### REQUIRED ACTION
Could you repeat the records below exactly, leaving out any pictures?

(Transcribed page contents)
━━━━

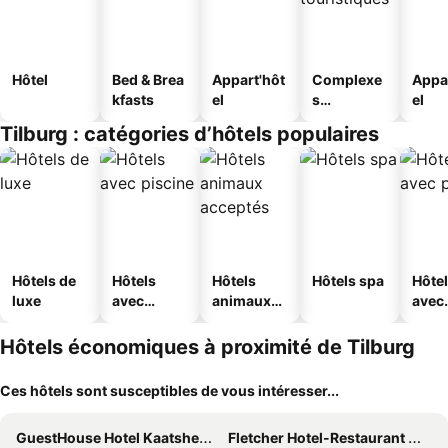
Hôtel
Bed & Brea
Appart'hôt
Complexe
Appa
kfasts
el
s
el
touristique
Tilburg : catégories d’hôtels populaires
s
Hôtels de
Hôtels
Hôtels
Hôtels spa
Hôte
luxe
avec
animaux
avec
piscine
acceptés
park
Hôtels économiques à proximité de Tilburg
Ces hôtels sont susceptibles de vous intéresser...
GuestHouse Hotel Kaatsheuvel
Fletcher Hotel-Restaurant Waalwijk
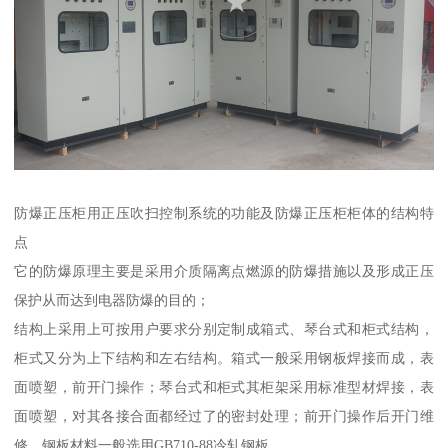
防爆正压柜用正压吹扫控制系统的功能及防爆正压柜柜体的结构特
点
它的防爆原理主要是采用介质隔离点燃源的防爆措施以及形成正压
保护从而达到电器防爆的目的；
结构上采用上可按用户要求分别定制成箱式、琴台式和柜式结构，
柜式又分为上下结构和左右结构。箱式一般采用钢板焊接而成，表
面喷塑，前开门操作；琴台式和柜式其柜架采用标准型材焊接，表
面喷塑，对其各接合面都经过了的密封处理；前开门操作后开门维
修。钢板材料一般选用GB710-88冷轧钢板.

━━━━

### RESPONSE TO THIS EXERCISE
Hôtel
Bed & Brea
Appart'hôt
Complexe
Appa
kfasts
el
s
el
touristique
Tilburg : catégories d’hôtels populaires
s
Hôtels de
Hôtels
Hôtels
Hôtels spa
Hôte
luxe
avec
animaux
avec
piscine
acceptés
park
Hôtels économiques à proximité de Tilburg
Ces hôtels sont susceptibles de vous intéresser...
GuestHouse Hotel Kaatsheuvel
Fletcher Hotel-Restaurant Waalwijk
防爆正压柜用正压吹扫控制系统的功能及防爆正压柜柜体的结构特
点
它的防爆原理主要是采用介质隔离点燃源的防爆措施以及形成正压
保护从而达到电器防爆的目的；
结构上采用上可按用户要求分别定制成箱式、琴台式和柜式结构，
柜式又分为上下结构和左右结构。箱式一般采用钢板焊接而成，表
面喷塑，前开门操作；琴台式和柜式其柜架采用标准型材焊接，表
面喷塑，对其各接合面都经过了的密封处理；前开门操作后开门维
修。钢板材料一般选用GB710-88冷轧钢板.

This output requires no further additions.